### Task to complete
Your answer should be every line with the word "нашей", copied from the data below.

::: Extracted entries :::

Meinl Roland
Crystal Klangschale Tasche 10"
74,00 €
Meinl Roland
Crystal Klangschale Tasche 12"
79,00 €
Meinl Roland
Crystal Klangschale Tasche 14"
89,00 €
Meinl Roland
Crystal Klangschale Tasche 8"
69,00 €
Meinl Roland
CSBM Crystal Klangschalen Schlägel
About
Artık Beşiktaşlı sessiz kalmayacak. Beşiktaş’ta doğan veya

:::
::: Extracted entries :::

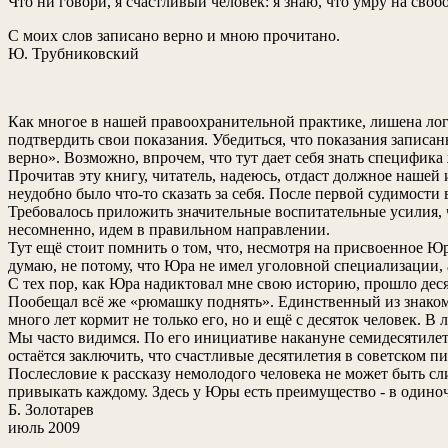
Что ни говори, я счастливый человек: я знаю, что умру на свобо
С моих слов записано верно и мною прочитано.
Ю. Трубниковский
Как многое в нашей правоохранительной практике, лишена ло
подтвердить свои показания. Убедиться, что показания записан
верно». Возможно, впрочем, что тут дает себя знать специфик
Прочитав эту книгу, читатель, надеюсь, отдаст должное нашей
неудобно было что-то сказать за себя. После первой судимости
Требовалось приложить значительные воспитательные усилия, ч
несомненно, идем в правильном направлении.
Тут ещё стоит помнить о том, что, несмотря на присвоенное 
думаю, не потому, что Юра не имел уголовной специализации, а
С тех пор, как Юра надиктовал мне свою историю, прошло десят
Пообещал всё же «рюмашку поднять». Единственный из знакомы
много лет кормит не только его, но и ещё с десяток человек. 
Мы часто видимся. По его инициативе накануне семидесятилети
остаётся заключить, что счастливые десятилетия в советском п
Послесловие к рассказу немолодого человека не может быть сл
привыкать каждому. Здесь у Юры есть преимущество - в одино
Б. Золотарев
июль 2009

:::
::: Extracted entries :::

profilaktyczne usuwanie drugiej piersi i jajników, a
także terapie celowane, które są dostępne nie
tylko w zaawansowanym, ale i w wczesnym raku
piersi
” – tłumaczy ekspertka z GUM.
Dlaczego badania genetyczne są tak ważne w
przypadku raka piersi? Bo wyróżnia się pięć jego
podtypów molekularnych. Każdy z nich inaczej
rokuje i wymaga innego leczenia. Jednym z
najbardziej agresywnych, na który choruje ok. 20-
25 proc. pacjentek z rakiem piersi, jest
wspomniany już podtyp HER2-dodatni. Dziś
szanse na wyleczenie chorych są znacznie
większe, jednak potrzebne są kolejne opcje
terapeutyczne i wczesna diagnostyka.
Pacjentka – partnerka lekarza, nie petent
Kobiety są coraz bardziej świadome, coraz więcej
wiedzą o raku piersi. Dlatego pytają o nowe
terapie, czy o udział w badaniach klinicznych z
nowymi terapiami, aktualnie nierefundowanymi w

:::

### Exercise solution
Как многое в нашей правоохранительной практике, лишена ло
Прочитав эту книгу, читатель, надеюсь, отдаст должное нашей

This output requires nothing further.